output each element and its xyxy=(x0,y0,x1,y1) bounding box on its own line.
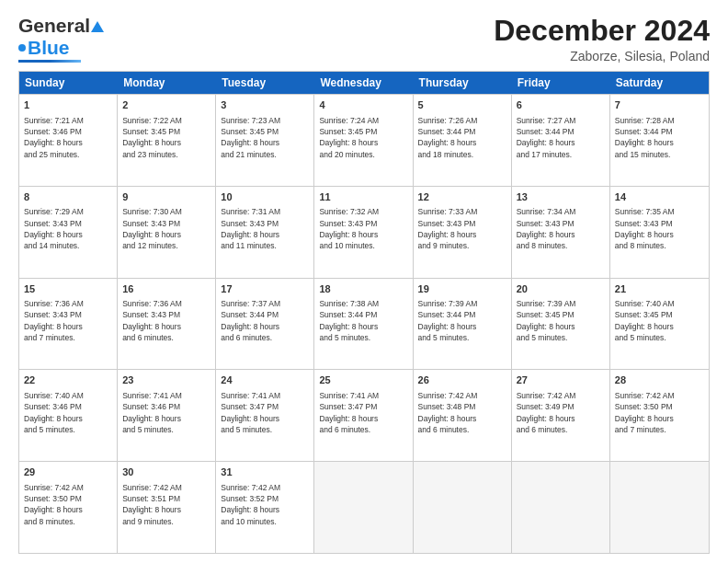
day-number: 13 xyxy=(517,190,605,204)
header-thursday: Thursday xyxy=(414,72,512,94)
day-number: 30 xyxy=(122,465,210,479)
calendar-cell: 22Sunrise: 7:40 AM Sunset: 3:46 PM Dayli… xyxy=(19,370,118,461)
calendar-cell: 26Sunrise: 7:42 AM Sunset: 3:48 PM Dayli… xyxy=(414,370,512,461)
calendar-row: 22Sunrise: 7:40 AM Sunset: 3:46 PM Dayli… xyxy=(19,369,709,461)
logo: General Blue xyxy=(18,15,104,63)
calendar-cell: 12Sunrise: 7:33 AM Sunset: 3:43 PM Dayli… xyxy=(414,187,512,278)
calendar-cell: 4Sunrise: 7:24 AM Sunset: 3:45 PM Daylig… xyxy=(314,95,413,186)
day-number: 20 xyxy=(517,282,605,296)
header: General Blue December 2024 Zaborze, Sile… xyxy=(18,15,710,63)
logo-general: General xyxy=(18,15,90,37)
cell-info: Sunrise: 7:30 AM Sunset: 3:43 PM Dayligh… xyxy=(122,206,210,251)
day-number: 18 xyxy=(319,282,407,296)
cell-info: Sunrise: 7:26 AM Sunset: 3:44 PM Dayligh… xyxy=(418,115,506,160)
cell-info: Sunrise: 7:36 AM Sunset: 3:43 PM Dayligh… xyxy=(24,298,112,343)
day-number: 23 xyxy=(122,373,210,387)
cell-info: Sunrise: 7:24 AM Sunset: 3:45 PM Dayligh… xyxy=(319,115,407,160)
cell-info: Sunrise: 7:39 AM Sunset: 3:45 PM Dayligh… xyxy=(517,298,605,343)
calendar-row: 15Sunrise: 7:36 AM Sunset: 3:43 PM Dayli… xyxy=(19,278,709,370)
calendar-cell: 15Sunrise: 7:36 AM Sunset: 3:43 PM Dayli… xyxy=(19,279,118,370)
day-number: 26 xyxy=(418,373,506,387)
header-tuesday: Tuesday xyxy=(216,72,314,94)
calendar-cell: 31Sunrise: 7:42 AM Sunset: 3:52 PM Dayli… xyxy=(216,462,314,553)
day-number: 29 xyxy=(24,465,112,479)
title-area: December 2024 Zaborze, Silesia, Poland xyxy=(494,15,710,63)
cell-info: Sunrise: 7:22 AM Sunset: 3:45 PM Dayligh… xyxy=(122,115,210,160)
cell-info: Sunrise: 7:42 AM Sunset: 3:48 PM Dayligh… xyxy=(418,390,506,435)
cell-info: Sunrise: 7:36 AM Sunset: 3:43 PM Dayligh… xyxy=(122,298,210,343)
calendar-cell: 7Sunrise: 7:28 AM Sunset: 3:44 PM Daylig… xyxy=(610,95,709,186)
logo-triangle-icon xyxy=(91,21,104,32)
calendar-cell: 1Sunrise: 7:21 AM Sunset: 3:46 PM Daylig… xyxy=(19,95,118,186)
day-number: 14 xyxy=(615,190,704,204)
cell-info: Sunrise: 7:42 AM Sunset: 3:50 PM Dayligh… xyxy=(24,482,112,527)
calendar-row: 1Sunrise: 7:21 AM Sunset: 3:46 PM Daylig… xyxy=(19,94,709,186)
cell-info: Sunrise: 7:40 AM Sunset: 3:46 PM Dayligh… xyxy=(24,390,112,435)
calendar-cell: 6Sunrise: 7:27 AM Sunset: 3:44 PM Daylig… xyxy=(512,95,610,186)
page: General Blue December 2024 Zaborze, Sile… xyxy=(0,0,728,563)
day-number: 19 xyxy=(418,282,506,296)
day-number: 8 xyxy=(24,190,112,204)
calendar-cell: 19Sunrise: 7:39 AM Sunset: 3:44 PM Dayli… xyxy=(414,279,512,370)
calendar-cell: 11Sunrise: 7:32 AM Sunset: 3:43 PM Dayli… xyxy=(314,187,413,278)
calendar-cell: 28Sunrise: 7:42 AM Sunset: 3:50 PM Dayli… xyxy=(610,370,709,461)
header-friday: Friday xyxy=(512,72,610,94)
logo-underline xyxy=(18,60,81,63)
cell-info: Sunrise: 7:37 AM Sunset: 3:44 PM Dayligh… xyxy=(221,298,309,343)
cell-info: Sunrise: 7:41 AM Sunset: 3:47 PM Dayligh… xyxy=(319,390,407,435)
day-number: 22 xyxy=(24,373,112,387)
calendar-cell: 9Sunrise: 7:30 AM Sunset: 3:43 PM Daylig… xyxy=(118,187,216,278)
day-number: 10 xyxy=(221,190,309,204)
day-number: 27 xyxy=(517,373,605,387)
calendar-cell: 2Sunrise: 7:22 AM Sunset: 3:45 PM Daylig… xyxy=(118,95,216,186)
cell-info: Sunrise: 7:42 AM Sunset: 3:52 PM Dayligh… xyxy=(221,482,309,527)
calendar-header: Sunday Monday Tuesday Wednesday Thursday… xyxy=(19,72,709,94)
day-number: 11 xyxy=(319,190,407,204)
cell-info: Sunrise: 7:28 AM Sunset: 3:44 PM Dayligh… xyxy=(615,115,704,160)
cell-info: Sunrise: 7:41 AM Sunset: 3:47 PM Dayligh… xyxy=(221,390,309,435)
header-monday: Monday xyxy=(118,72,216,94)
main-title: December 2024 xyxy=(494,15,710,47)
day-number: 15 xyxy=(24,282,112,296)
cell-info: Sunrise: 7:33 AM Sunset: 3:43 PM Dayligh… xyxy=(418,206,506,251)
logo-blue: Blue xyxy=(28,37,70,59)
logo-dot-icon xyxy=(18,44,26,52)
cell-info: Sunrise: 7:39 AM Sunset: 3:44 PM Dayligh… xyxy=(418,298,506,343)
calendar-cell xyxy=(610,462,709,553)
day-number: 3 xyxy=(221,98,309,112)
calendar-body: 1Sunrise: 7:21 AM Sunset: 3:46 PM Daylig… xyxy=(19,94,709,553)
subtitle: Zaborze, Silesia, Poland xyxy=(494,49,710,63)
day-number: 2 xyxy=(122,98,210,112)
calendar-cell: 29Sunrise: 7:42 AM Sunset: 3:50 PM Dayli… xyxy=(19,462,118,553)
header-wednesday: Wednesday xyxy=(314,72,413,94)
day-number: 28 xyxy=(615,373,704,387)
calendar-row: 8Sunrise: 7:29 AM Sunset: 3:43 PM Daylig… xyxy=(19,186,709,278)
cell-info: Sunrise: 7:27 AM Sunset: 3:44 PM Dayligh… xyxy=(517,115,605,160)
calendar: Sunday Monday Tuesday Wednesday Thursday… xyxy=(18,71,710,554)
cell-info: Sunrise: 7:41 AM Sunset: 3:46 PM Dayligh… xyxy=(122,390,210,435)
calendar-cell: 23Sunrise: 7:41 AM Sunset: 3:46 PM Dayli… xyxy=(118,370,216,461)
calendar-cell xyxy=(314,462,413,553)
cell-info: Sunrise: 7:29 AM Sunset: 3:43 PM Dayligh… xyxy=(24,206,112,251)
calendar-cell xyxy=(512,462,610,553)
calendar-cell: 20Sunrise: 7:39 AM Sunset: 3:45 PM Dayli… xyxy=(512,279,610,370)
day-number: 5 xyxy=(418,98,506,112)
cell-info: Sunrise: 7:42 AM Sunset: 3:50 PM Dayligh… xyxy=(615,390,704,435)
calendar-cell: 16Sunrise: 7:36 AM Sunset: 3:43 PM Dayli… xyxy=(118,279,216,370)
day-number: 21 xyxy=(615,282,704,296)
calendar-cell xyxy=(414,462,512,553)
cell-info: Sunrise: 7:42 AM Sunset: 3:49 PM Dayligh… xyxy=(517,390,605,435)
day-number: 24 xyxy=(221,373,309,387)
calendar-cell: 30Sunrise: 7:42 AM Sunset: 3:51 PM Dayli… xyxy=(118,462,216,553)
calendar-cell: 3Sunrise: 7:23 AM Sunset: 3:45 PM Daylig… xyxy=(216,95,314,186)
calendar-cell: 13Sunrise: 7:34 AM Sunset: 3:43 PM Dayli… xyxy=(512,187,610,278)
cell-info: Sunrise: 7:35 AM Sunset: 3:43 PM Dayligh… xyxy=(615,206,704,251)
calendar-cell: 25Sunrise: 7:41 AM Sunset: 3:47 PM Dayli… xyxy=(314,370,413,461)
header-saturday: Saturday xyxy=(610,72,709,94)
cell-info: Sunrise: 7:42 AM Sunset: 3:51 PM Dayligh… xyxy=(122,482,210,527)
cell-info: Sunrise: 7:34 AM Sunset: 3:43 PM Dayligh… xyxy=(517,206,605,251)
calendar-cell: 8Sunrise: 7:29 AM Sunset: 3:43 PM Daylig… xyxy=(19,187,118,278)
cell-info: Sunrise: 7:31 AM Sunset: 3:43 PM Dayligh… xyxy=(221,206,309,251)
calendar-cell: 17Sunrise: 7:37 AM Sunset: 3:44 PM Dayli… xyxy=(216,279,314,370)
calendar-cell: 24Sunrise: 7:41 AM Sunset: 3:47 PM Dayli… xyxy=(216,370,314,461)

--

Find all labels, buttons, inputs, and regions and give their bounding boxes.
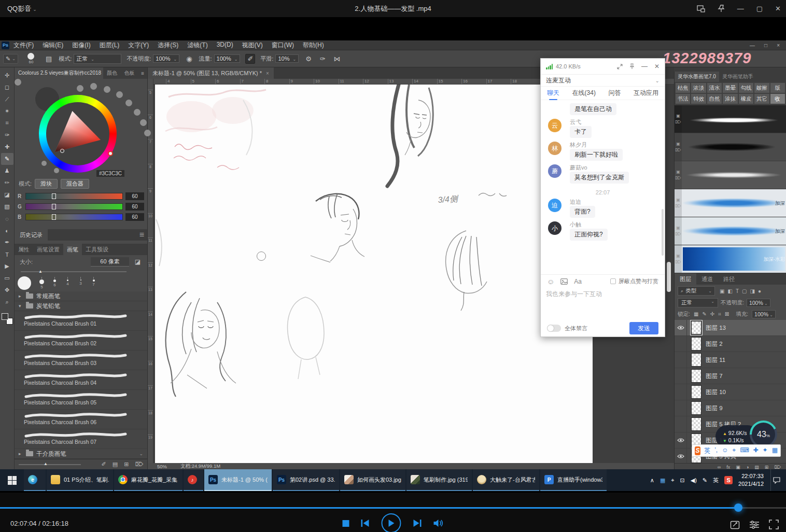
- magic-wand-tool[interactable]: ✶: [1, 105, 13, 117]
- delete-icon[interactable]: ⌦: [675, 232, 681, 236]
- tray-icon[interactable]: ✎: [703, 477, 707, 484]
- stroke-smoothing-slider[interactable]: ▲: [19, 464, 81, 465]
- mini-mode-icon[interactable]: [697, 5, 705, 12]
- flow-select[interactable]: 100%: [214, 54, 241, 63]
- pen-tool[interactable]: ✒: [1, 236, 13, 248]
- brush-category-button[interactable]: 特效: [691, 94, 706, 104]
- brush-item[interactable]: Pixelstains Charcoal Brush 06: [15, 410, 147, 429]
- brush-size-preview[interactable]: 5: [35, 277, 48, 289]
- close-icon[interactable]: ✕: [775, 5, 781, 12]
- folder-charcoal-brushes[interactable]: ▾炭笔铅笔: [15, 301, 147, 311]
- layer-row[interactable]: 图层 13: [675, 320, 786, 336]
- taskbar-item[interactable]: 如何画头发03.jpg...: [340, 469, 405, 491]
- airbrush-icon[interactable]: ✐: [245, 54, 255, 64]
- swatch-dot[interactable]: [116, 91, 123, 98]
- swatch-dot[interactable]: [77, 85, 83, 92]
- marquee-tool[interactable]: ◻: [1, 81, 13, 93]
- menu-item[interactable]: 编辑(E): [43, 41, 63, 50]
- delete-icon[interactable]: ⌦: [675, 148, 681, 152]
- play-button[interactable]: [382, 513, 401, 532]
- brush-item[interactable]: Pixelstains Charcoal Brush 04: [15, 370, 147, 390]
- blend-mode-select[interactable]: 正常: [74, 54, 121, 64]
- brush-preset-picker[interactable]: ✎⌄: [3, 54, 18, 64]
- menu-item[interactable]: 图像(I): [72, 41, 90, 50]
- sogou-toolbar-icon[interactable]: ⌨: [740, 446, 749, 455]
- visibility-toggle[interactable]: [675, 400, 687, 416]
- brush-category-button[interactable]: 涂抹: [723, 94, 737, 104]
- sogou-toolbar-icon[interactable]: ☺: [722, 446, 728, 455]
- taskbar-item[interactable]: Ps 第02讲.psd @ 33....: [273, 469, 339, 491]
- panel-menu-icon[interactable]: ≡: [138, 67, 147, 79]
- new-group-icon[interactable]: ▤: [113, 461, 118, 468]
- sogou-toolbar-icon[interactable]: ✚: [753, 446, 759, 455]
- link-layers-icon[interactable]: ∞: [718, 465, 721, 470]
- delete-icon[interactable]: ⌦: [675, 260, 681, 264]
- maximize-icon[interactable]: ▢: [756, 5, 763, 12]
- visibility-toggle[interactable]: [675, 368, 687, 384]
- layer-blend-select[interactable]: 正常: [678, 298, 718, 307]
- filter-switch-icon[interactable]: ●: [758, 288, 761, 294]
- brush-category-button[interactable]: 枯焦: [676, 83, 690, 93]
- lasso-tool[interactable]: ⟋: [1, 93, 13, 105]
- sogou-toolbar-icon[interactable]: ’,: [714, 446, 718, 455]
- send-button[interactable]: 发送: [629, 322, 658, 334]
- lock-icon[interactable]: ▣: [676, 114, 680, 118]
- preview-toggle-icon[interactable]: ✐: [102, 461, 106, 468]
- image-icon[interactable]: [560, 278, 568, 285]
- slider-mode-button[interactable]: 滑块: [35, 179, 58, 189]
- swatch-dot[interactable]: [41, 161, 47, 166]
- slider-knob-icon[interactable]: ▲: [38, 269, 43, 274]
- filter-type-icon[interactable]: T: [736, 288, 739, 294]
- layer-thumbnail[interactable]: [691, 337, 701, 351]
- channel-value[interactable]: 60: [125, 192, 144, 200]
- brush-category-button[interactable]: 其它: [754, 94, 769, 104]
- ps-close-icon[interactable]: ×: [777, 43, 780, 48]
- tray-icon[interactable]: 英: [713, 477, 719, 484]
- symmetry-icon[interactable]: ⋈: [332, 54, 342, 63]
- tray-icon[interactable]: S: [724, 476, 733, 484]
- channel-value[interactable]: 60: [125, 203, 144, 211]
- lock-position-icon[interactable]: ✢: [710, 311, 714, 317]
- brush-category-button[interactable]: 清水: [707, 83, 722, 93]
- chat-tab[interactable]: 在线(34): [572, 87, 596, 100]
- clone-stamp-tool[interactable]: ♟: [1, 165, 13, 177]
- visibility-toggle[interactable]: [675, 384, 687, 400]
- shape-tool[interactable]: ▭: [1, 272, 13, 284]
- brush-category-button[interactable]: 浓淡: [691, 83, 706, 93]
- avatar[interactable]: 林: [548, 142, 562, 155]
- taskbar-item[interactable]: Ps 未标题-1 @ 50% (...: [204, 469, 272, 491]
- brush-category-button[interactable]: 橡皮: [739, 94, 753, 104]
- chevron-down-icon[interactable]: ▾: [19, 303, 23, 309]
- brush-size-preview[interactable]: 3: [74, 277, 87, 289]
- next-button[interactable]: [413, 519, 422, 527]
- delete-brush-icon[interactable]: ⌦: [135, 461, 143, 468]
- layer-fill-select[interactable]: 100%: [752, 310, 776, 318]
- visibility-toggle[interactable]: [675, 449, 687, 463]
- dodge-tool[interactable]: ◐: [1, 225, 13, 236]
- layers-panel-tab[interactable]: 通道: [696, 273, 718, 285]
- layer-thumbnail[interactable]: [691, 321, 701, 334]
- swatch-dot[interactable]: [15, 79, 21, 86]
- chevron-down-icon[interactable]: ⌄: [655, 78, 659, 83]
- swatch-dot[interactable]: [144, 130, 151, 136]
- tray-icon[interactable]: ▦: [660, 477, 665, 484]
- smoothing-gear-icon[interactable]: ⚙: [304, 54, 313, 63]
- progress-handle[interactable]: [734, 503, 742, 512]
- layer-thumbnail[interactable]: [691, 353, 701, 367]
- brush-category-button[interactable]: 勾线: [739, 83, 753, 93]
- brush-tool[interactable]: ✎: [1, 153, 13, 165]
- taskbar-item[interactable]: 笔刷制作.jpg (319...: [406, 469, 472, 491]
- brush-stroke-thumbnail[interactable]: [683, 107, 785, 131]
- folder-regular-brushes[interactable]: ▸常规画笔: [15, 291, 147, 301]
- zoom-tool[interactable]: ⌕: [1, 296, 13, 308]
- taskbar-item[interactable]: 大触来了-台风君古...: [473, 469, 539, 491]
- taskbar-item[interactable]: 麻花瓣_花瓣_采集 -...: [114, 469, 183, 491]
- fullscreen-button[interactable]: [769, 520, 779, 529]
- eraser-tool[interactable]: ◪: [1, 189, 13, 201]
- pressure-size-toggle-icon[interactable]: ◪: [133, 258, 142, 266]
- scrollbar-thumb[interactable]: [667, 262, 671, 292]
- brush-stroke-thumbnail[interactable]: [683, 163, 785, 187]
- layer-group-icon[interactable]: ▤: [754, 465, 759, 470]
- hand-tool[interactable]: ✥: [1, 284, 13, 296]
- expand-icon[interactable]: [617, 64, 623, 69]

PROBLEM REQUIREMENTS:
I need the number of lines in the entries that include "slider"; please give that number and nothing else.

RESPONSE BOX:
3